Le peuple qui, au fond, devait se pencher à décortiquer le meilleur programme pour la gestion de son pétrole et de son gaz, les propositions des candidats pour l’éducation, la culture, la santé, la pêche, l’eau, l’environnement, la sécurité routière, les impôts, l’avenir des villes, est méprisé par certains acteurs. Alors que les enjeux sont là ! Que va-t-on faire de cette jeunesse qui ne cesse de croitre ? Abdourahmane Diouf propose t-il un bon projet pour l’agriculture ? Sonko a-t-il raison sur la souveraineté et le panafricanisme ? Boubacar Camara a-t-il la solution en ce qui concerne l’emploi et l’industrialisation ? Aminata Touré peut-elle apporter des reformes à notre justice ? Mary Tew Niane est-il le président idéal pour faire face à ce monde qui vient avec l’intelligence artificielle ? Khalifa Sall peut-il être le président qui va amener un meilleur aménagement du territoire ? Que préconise Bougane Gueye Dani pour une presse de qualité ?

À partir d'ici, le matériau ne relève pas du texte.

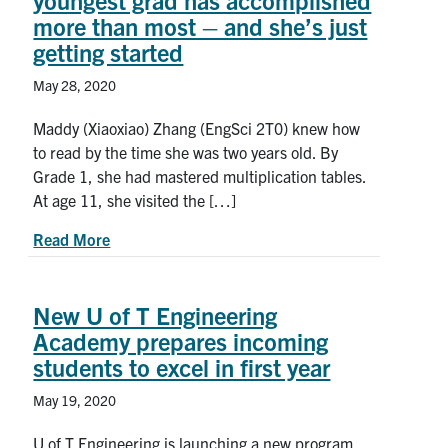
youngest grad has accomplished
more than most – and she’s just
getting started
May 28, 2020
Maddy (Xiaoxiao) Zhang (EngSci 2T0) knew how
to read by the time she was two years old. By
Grade 1, she had mastered multiplication tables.
At age 11, she visited the […]
about At age 18, U of T Engineering’s youngest 
Read More
New U of T Engineering
Academy prepares incoming
students to excel in first year
May 19, 2020
U of T Engineering is launching a new program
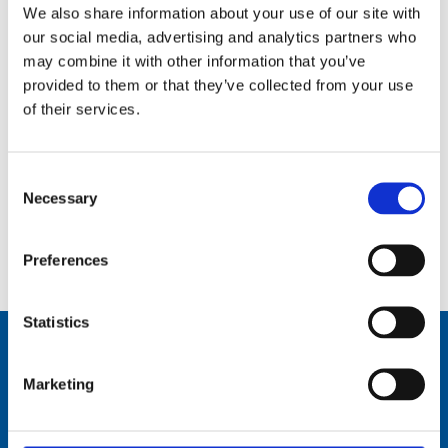
We also share information about your use of our site with
our social media, advertising and analytics partners who
may combine it with other information that you’ve
provided to them or that they’ve collected from your use
of their services.
Consent
Necessary
Selection
2.4 m (8 ft), WLAN, 3 dBi, dual-band, one piece whip, dipole, end feed, BI thread mount – 2.4-2.5 GHz,
4.9-5.8 GHz – AV2458P8
Preferences
Statistics
Marketing
Comrod Communication AS
Fiskaavegen 1, 4120 Tau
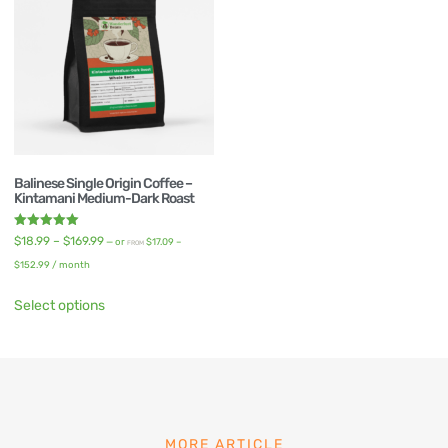
Balinese Single Origin Coffee –
Kintamani Medium-Dark Roast
Rated
$
18.99
–
$
169.99
—
or
$
17.09
–
FROM
5.00
out of 5
$
152.99
/ month
Select options
MORE ARTICLE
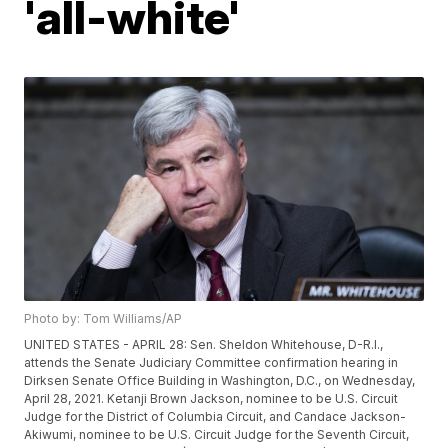
'all-white'
Photo by: Tom Williams/AP
UNITED STATES - APRIL 28: Sen. Sheldon Whitehouse, D-R.I.,
attends the Senate Judiciary Committee confirmation hearing in
Dirksen Senate Office Building in Washington, D.C., on Wednesday,
April 28, 2021. Ketanji Brown Jackson, nominee to be U.S. Circuit
Judge for the District of Columbia Circuit, and Candace Jackson-
Akiwumi, nominee to be U.S. Circuit Judge for the Seventh Circuit,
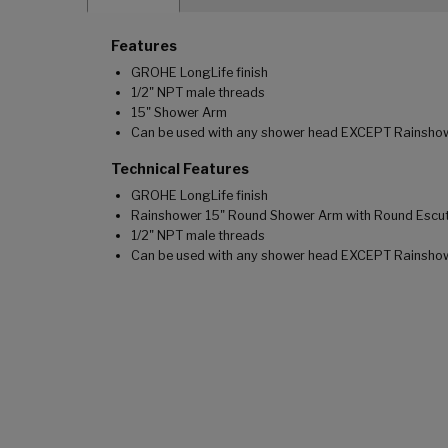
Features
GROHE LongLife finish
1/2" NPT male threads
15" Shower Arm
Can be used with any shower head EXCEPT Rainsho
Technical Features
GROHE LongLife finish
Rainshower 15" Round Shower Arm with Round Escu
1/2" NPT male threads
Can be used with any shower head EXCEPT Rainsho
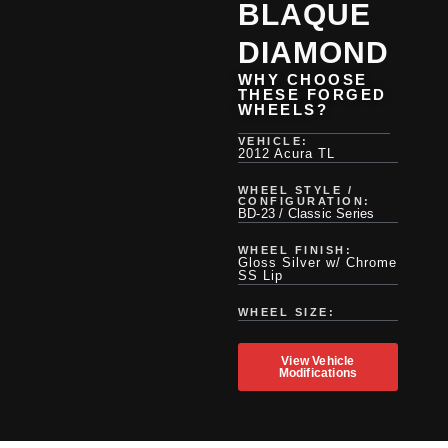
BLAQUE
DIAMOND
WHY CHOOSE
THESE FORGED
WHEELS?
VEHICLE:
2012 Acura TL
WHEEL STYLE /
CONFIGURATION:
BD-23 / Classic Series
WHEEL FINISH:
Gloss Silver w/ Chrome
SS Lip
WHEEL SIZE:
View Vehicle
Modifications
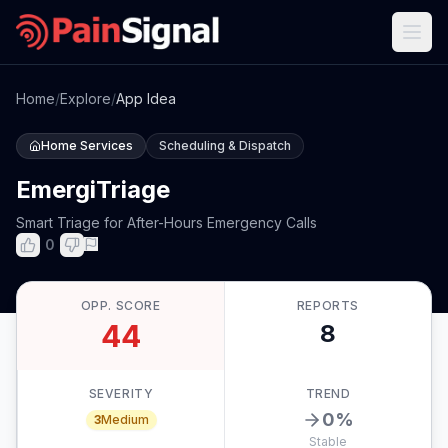
Home
/
Explore
/
App Idea
Home Services
Scheduling & Dispatch
EmergiTriage
Smart Triage for After-Hours Emergency Calls
0
OPP. SCORE
REPORTS
44
8
SEVERITY
TREND
0
%
3
Medium
Stable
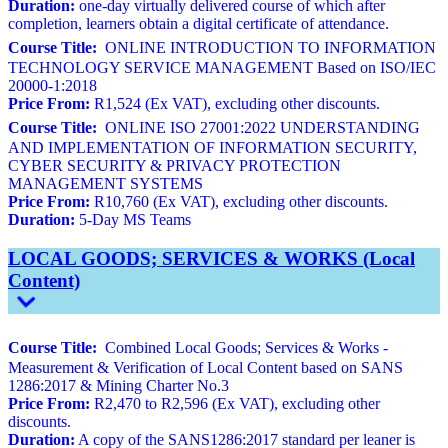
Duration:
one-day virtually delivered course of which after
completion, learners obtain a digital certificate of attendance.
Course Title:
ONLINE INTRODUCTION TO INFORMATION
TECHNOLOGY SERVICE MANAGEMENT Based on ISO/IEC
20000-1:2018
Price From:
R1,524 (Ex VAT), excluding other discounts.
Course Title:
ONLINE ISO 27001:2022 UNDERSTANDING
AND IMPLEMENTATION OF INFORMATION SECURITY,
CYBER SECURITY & PRIVACY PROTECTION
MANAGEMENT SYSTEMS
Price From:
R10,760 (Ex VAT), excluding other discounts.
Duration:
5-Day MS Teams
LOCAL GOODS; SERVICES & WORKS (Local
Content)
Course Title:
Combined Local Goods; Services & Works -
Measurement & Verification of Local Content based on SANS
1286:2017 & Mining Charter No.3
Price From:
R2,470 to R2,596 (Ex VAT), excluding other
discounts.
Duration:
A copy of the SANS1286:2017 standard per leaner is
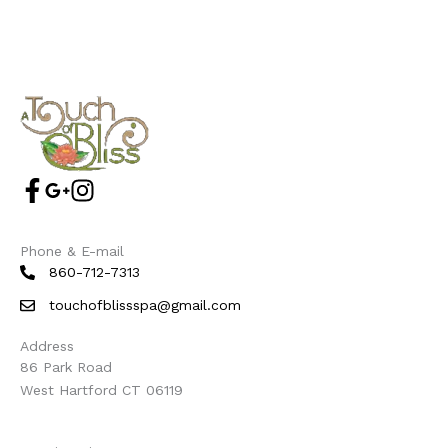
Phone & E-mail
860-712-7313
touchofblissspa@gmail.com
Address
86 Park Road
West Hartford CT 06119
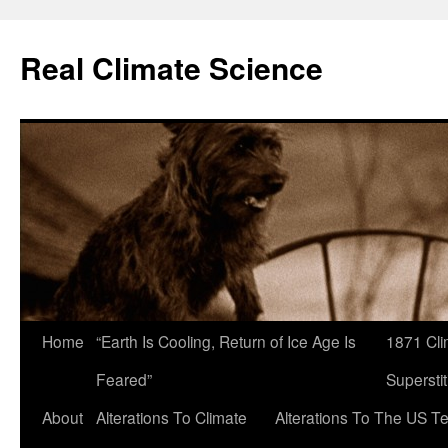
Skip
to
Real Climate Science
content
Home
“Earth Is Cooling, Return of Ice Age Is
1871 Cli
Feared”
Superstit
About
Alterations To Climate
Alterations To The US T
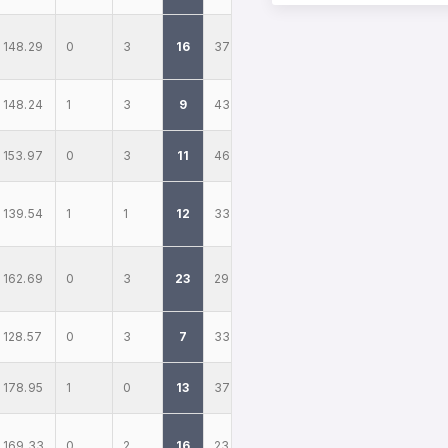
148.29
0
3
16
37
148.24
1
3
9
43
153.97
0
3
11
46
139.54
1
1
12
33
162.69
0
3
23
29
128.57
0
3
7
33
178.95
1
0
13
37
169.33
0
2
16
23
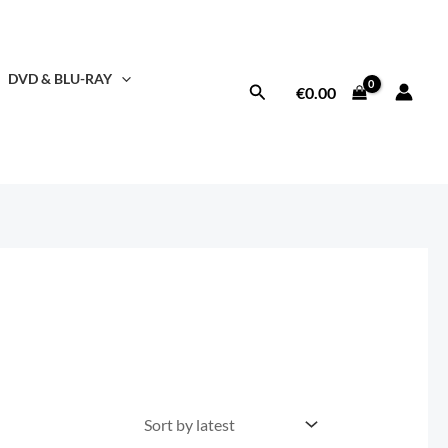
DVD & BLU-RAY
Search
€
0.00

Voici pêle-mêle des questions essentielles de notre époque, qui intéressent les citoyens et interpellent les futurs candidats et dont personne ne débat. Ceux qui parlent de dialogue, ne parlent pas de ces questions cruciales. Ils parlent de « validation et d’invalidation » de candidature uniquement. À dessein, le pays est orienté vers le puéril, le séddo, le détestable et l’abject. Et le peuple dans tout ça ? Il faut l’ignorer.

Pour atteindre leur objectif, ils installent au sein de ce peuple vaillant, lucide et qui comprend très bien les enjeux, la peur. Et puisque le peuple a compris les enjeux, il faut le dissoudre pour paraphraser Bertolt Brecht. Si rien n’est fait, le pays va devenir une jungle et la recherche du profit, le seul objectif qui vaille. Il faut trouver des moyens de l’arrêter car « aucune société ne peut réussir, en tout cas à long terme, si elle fait du profit son but principal » disait Ricardo Semler.

Comme le fait savoir le professeur Didier Raoult dans son dernier ouvrage, il y a deux sortes de hiérarchies dans le monde : celle fondée sur la compétence et celle fondée sur l’obéissance. La première conduit à la liberté et au progrès et la seconde à l’avilissement car elle est suiveuse et n’a jamais produit une idée originale. « Le monde ne récompense pas l’honnêteté et l’indépendance, il récompense l’obéissance et la servilité » alerte Chomsky. Le défi est donc de ne faut pas laisser le nombre de gens qui sont dans la hiérarchie d’obéissance, grossir au détriment de celle fondée sur la liberté

Le dialogue ou le dealogue, c’est selon… est un excellent moment pour montrer que le peuple veut être libre et veut choisir librement. Que le candidat soit voleur, contrebandier, adepte de l’eau de feu, partisan de Trump, fan de Rocco Siffredi, ou talibé de kukandé, c’est au peuple de choisir son Chef d’État. En attendant, nous vivons un temps de déconnexion. La bonne graine va se séparer de l’ivraie. Pour qui sait lire, les gens fondés dans la hiérarchie d’obéissance vont se regrouper et s’entredéchirer et ceux de la hiérarchie de compétence vont s’unir et entrer en compétition sainement comme dans une société humaine normale.